The OHGE is located in a valley and water catchment of the Strengbach River in the French Vosgese Mountains, close to the village of Aubure. Founded in 1985, the OHGE’s long-term observations of chemical and water fluxes make it an important landmark for the long-term impacts of pollution and climate change. While the OHGE has a strong local relevance, as it monitors the quality of the area’s groundwater, the watershed is also representative of other medium-altitude water catchments with similar conditions all over the world. The interdisciplinary setup of a CZO is per Ashley’s initial claim introducing the term ‘critical zone’, namely that “a holistic approach is needed to understand the three-dimensional complex linkages involving physical, chemical, and biological processes” (Ashley 1998: 148). The OHGE, however, goes beyond Ashley’s original ‘three dimensions’ as it employs a team of scientists from hydrology, geochemistry, geophysics, microbiology, plant biology and plant physiology, which again cooperates with mathematicians and computer scientists for system modelling and database management. On occasion, this constellation is supplemented by researchers from the social sciences, i.e., historiography, sociology, and education to research the regional cultural and infrastructural relevance of the watershed and its forests (Pierret 2020). The interdisciplinary notion of critical zone research is further emphasized by the closely tied national and international networks of critical zone observatories (Gaillardet et al. 2018): By collecting data and exchanging it, along with technology and expertise, the international researcher teams compose an approximation of a dynamic image of planetary climate change. This shows the importance of the research conducted in CZOs for Earth System Science as a whole (Oncken et al. 2022).
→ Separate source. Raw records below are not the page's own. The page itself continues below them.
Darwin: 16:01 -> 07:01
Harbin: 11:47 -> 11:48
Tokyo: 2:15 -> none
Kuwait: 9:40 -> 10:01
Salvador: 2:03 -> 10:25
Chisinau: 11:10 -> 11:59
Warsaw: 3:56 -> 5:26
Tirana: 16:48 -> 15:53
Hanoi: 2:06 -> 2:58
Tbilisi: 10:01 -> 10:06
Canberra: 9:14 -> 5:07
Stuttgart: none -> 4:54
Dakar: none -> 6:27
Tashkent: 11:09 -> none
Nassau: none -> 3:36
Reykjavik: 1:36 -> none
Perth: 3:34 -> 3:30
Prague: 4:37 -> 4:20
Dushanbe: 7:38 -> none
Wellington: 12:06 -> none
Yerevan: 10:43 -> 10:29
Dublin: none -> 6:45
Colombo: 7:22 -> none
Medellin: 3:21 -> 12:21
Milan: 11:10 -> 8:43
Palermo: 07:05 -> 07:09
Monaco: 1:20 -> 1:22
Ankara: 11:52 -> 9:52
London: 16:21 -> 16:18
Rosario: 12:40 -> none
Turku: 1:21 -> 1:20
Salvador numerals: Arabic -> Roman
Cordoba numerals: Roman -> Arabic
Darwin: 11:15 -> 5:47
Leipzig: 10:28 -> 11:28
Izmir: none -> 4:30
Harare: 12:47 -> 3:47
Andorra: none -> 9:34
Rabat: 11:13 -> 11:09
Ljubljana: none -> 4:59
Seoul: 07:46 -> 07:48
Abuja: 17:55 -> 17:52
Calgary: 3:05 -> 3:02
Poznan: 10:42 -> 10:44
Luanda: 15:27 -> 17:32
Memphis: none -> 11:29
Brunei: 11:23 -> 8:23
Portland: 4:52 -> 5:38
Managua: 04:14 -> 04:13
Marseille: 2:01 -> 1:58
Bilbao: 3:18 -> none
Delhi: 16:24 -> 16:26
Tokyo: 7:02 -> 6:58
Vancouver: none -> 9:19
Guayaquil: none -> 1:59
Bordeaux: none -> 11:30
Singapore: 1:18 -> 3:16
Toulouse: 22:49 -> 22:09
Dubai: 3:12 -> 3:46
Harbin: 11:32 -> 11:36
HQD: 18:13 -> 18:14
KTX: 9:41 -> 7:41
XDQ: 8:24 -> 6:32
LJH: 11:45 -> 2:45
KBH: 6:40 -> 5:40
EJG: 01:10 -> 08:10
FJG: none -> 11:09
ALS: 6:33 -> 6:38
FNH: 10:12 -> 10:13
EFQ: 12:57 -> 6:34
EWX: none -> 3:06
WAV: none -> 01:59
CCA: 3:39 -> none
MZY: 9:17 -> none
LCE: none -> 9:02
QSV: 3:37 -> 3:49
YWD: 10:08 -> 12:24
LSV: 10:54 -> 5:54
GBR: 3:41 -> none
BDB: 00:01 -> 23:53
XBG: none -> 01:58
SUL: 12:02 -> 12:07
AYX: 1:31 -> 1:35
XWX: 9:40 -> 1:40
While Earth System Science as a general approach also includes data collection by satellite remote sensing images, which are instrumental for the “quantification of living environments and surfaces” (Gil-Fournier and Parikka 2024, 174), the most sensitive data is collected up close, ‘from within’ the critical zone. Ultimately, such a collection aims to compose and model “a close description of the complex dynamics of those highly heterogeneous regions of the Earth at the time when human forcing is radically transforming them” (Arènes et al. 2018, 121). Such a close description cannot be done by remaining within the silos of scientific disciplines where ecological compartments are conceived as somewhat separatable. It must be carried out through interdisciplinary science endeavours, taking into account the interdependencies of the many biogeochemical processes that enable life, and which are enabled by it. The close description of these processes afforded by the notion of critical zone challenges the more dogmatic epistemological orders and borders so meticulously raised by certain traditions of modern science in which an exceptional human position and a somewhat remote, objective scientific gaze are prevalent. Following Latour’s fascination with the concept, I would argue that the close descriptions afforded by the critical zone concept ought to be counted among the most relevant tasks of contemporary political ecology, at a time when global conservative populism is forcefully trying to shift narratives towards normalizing climate change denial.